▸ What is required
What is needed is an exact copy of the lines in the entries below from the one holding "超越同级主流车型，全系配备7DCT湿式双离合，响应" through the one holding "تنظيف شامل رأس الخيمة", pictures excluded.

▸ Task material
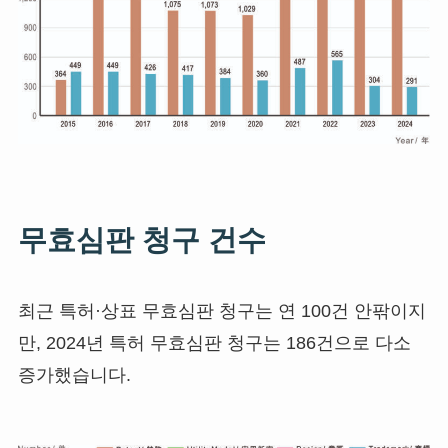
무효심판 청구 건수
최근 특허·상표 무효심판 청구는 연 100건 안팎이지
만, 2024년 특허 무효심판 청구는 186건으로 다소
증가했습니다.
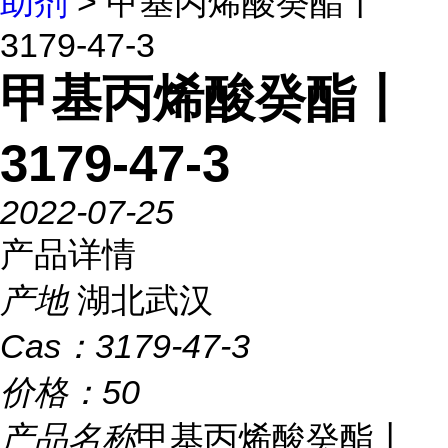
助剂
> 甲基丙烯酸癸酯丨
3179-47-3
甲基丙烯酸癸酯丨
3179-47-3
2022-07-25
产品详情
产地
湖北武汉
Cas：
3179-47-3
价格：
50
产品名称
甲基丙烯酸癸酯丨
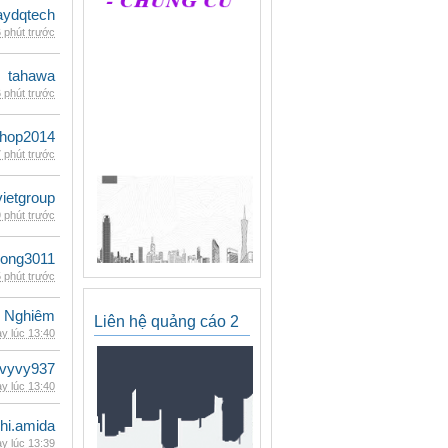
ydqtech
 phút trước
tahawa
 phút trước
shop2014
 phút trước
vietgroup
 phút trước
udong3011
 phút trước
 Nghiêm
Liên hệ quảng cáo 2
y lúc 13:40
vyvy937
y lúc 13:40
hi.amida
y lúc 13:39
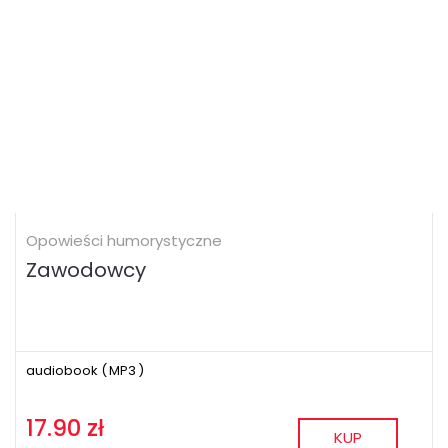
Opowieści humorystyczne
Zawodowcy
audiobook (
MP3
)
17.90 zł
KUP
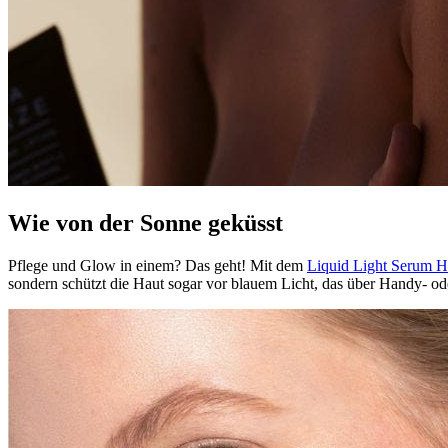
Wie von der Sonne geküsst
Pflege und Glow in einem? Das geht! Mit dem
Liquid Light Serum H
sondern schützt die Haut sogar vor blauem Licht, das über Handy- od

--

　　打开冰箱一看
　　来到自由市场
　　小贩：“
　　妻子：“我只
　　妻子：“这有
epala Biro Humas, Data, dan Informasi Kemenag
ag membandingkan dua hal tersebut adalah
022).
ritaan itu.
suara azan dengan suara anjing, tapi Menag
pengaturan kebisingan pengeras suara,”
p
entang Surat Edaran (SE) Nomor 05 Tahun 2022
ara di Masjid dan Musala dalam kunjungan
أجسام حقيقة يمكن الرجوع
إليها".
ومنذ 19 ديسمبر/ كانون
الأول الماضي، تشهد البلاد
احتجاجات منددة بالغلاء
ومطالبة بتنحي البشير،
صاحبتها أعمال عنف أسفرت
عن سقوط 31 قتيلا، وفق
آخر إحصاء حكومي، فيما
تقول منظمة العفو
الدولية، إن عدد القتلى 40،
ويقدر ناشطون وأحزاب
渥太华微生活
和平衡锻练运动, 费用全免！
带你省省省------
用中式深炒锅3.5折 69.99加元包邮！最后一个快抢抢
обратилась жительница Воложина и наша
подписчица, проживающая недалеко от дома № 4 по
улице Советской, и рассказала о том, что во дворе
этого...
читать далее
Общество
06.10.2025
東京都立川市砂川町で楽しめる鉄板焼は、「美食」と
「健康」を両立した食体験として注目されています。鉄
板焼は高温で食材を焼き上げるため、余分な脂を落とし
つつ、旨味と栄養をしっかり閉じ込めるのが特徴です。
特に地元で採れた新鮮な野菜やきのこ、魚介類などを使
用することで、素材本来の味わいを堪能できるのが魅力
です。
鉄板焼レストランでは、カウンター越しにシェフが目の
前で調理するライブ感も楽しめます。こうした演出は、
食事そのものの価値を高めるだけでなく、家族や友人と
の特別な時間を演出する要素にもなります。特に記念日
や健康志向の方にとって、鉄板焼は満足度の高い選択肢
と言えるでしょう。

==

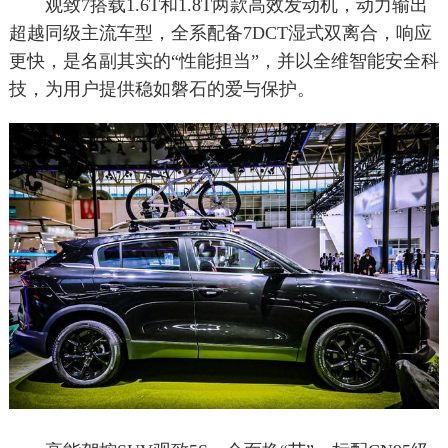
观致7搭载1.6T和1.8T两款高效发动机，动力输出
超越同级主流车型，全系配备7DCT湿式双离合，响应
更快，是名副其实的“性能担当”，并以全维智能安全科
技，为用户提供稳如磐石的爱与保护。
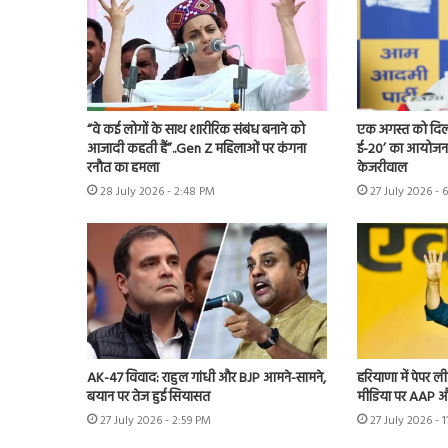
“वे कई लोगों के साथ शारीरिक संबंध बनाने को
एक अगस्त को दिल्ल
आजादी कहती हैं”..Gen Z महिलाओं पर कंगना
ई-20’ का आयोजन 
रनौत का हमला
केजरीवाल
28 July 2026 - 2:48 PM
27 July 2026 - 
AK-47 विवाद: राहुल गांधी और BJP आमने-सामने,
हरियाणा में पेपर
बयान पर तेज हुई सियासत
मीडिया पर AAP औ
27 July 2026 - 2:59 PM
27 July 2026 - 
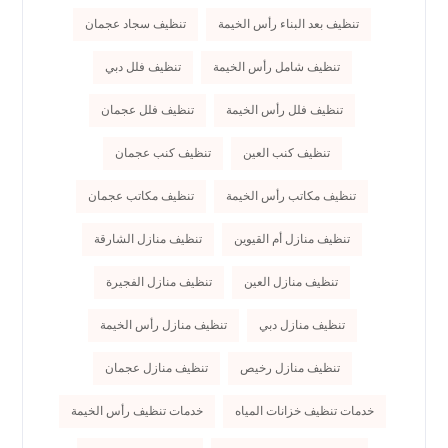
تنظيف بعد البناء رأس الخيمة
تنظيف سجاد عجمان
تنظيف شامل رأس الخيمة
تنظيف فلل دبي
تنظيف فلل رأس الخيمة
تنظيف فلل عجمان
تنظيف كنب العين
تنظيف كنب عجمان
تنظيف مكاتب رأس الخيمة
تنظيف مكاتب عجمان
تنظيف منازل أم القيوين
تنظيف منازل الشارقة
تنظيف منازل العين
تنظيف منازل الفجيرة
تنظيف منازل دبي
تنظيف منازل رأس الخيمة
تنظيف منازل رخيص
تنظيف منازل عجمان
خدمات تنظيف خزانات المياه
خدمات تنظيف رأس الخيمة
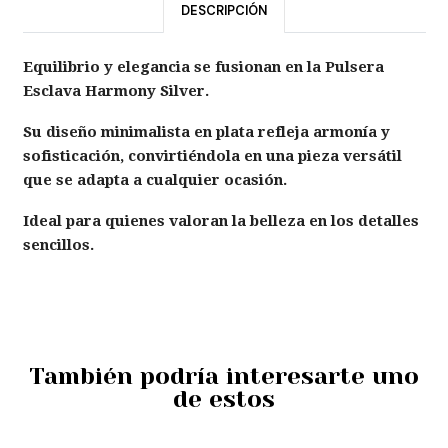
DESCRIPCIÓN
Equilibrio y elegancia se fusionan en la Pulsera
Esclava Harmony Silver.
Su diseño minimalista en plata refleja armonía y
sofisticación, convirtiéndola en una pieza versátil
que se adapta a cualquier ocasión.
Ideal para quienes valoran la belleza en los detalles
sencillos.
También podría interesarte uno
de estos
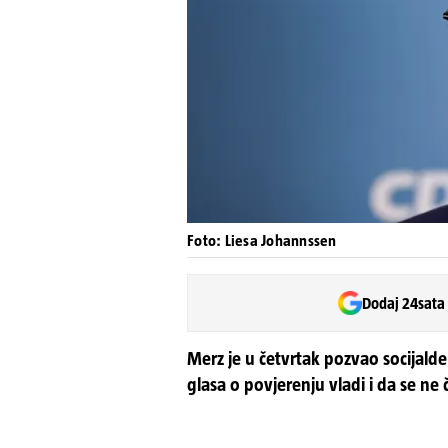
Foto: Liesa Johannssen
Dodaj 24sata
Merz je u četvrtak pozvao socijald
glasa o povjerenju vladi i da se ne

▸ Worked solution
超越同级主流车型，全系配备7DCT湿式双离合，响应
更快，是名副其实的“性能担当”，并以全维智能安全科
技，为用户提供稳如磐石的爱与保护。
“वे कई लोगों के साथ शारीरिक संबंध बनाने को
एक अगस्त को दिल्ल
आजादी कहती हैं”..Gen Z महिलाओं पर कंगना
ई-20’ का आयोजन 
रनौत का हमला
केजरीवाल
28 July 2026 - 2:48 PM
27 July 2026 - 
AK-47 विवाद: राहुल गांधी और BJP आमने-सामने,
हरियाणा में पेपर
बयान पर तेज हुई सियासत
मीडिया पर AAP औ
27 July 2026 - 2:59 PM
27 July 2026 - 
تنظيف بعد البناء رأس الخيمة
تنظيف سجاد عجمان
تنظيف شامل رأس الخيمة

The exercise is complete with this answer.